Grand Rapids

Grand Rapids

Grand Rapids, city (1990 pop. 189,126), seat of Kent co., SW central Mich., on the Grand River; inc. 1850. The second largest city in the state, it is a distribution, wholesale, and industrial center for an area that yields fruit, dairy products, farm produce, gypsum, and gravel. Furniture manufacturing (begun in 1859) remains important. Among the city's other manufactures are appliances, electronic equipment, automotive parts, aircraft and space navigation systems, and paper products. It has the Gerald R. Ford Museum, art and furniture museums, a botanical garden, a symphony orchestra, and an opera company. Also in Grand Rapids are Aquinas College, Calvin College, and several seminaries.
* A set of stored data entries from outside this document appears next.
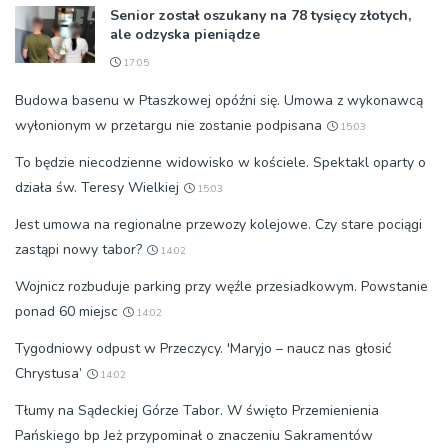
Senior został oszukany na 78 tysięcy złotych,
ale odzyska pieniądze
17:05
Budowa basenu w Ptaszkowej opóźni się. Umowa z wykonawcą
wyłonionym w przetargu nie zostanie podpisana
15:03
To będzie niecodzienne widowisko w kościele. Spektakl oparty o
działa św. Teresy Wielkiej
15:03
Jest umowa na regionalne przewozy kolejowe. Czy stare pociągi
zastąpi nowy tabor?
14:02
Wojnicz rozbuduje parking przy węźle przesiadkowym. Powstanie
ponad 60 miejsc
14:02
Tygodniowy odpust w Przeczycy. 'Maryjo – naucz nas głosić
Chrystusa’
14:02
Tłumy na Sądeckiej Górze Tabor. W święto Przemienienia
Pańskiego bp Jeż przypominał o znaczeniu Sakramentów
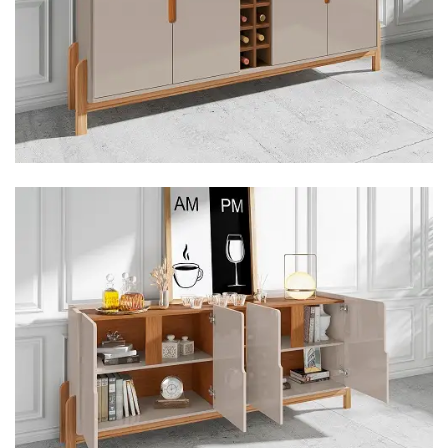
Cômoda
Penteadeira
Guarda Roupas
Roupeiro
Mesa de Cabeceira
Sapateira
Cabeceira
Beliche
Baú
Closet Modulado
Escritório ⬇
Escrivaninha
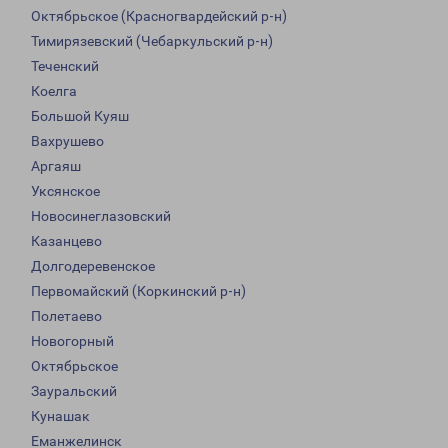
Октябрьское (Красногвардейский р-н)
Тимирязевский (Чебаркульский р-н)
Теченский
Коелга
Большой Куяш
Вахрушево
Аргаяш
Уксянское
Новосинеглазовский
Казанцево
Долгодеревенское
Первомайский (Коркинский р-н)
Полетаево
Новогорный
Октябрьское
Зауральский
Кунашак
Еманжелинск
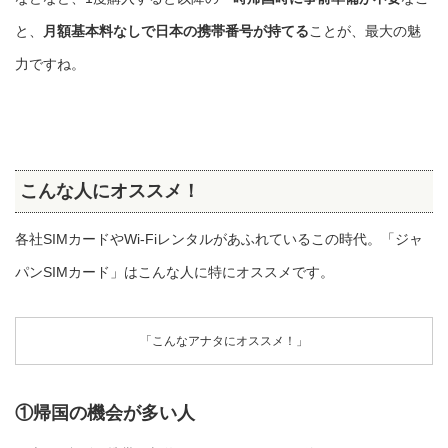
と、
月額基本料なしで日本の携帯番号が持てる
ことが、最大の魅
力ですね。
こんな人にオススメ！
各社SIMカードやWi-Fiレンタルがあふれているこの時代。「ジャ
パンSIMカード」はこんな人に特にオススメです。
「こんなアナタにオススメ！」
①帰国の機会が多い人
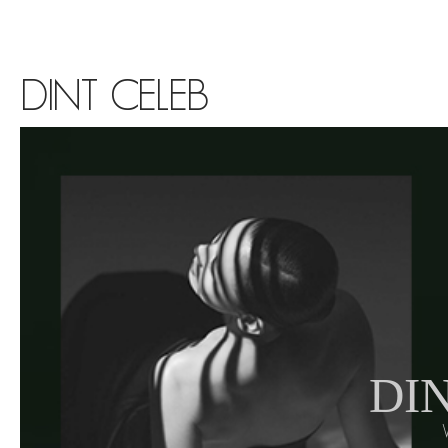
DINT CELEB
DIN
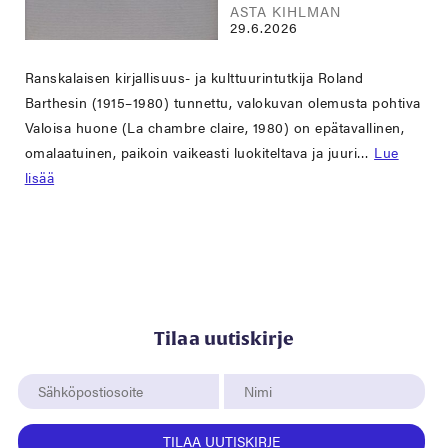
ASTA KIHLMAN
29.6.2026
Ranskalaisen kirjallisuus- ja kulttuurintutkija Roland
Barthesin (1915–1980) tunnettu, valokuvan olemusta pohtiva
Valoisa huone (La chambre claire, 1980) on epätavallinen,
omalaatuinen, paikoin vaikeasti luokiteltava ja juuri…
Lue
lisää
Tilaa uutiskirje
TILAA UUTISKIRJE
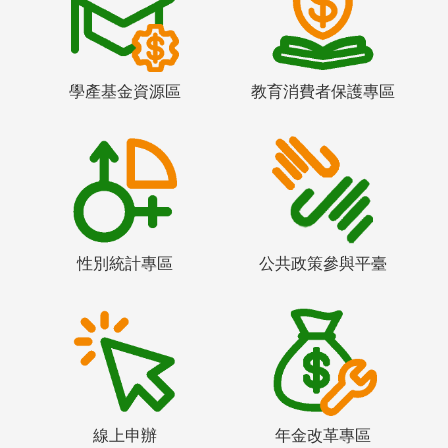
學產基金資源區
教育消費者保護專區
性別統計專區
公共政策參與平臺
線上申辦
年金改革專區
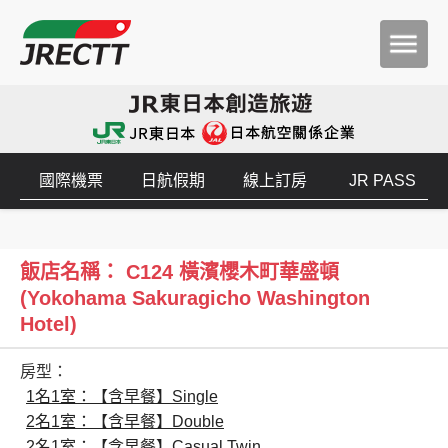
國際機票
日航假期
線上訂房
JR PASS
飯店名稱： C124 橫濱櫻木町華盛頓
(Yokohama Sakuragicho Washington
Hotel)
房型：
1名1室：【含早餐】Single
2名1室：【含早餐】Double
2名1室：【含早餐】Casual Twin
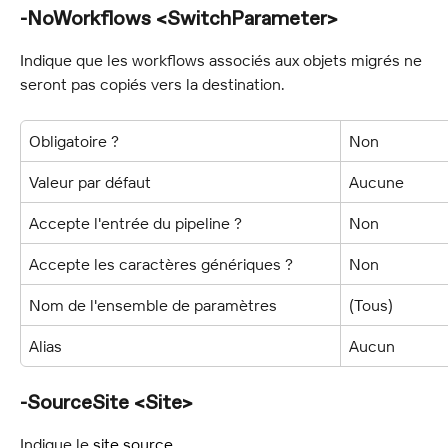
-NoWorkflows <SwitchParameter>
Indique que les workflows associés aux objets migrés ne 
seront pas copiés vers la destination.
Obligatoire ?
Non
Valeur par défaut
Aucune
Accepte l'entrée du pipeline ?
Non
Accepte les caractères génériques ?
Non
Nom de l'ensemble de paramètres
(Tous)
Alias
Aucun
-SourceSite <Site>
Indique le 
site source
.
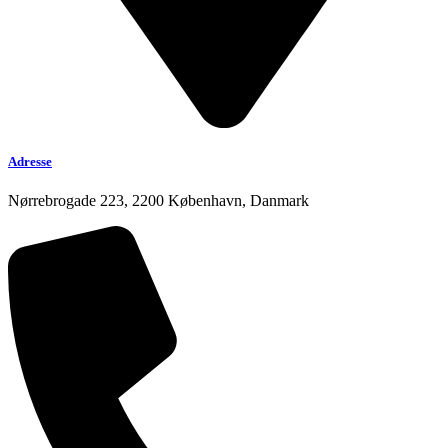
Adresse
Nørrebrogade 223, 2200 København, Danmark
City (pop., 2000: 197,800), western Michigan, U.S. Located on the Grand River, it was founded in 1826 as a trading post. Ample lumber from nearby forests soon fueled a woodworking industry. After Grand Rapids furniture was shown at the 1876 Centennial Exhibition in Philadelphia, the city became known as the furniture capital of America. Its industry diversified with the advent of World War I, and metal-based manufacturing thereafter exceeded furniture. Its public library contains important collections of books on furniture design; its educational institutions include Kendall College of Art and Design (1928). It was the boyhood home of Pres. Gerald Ford.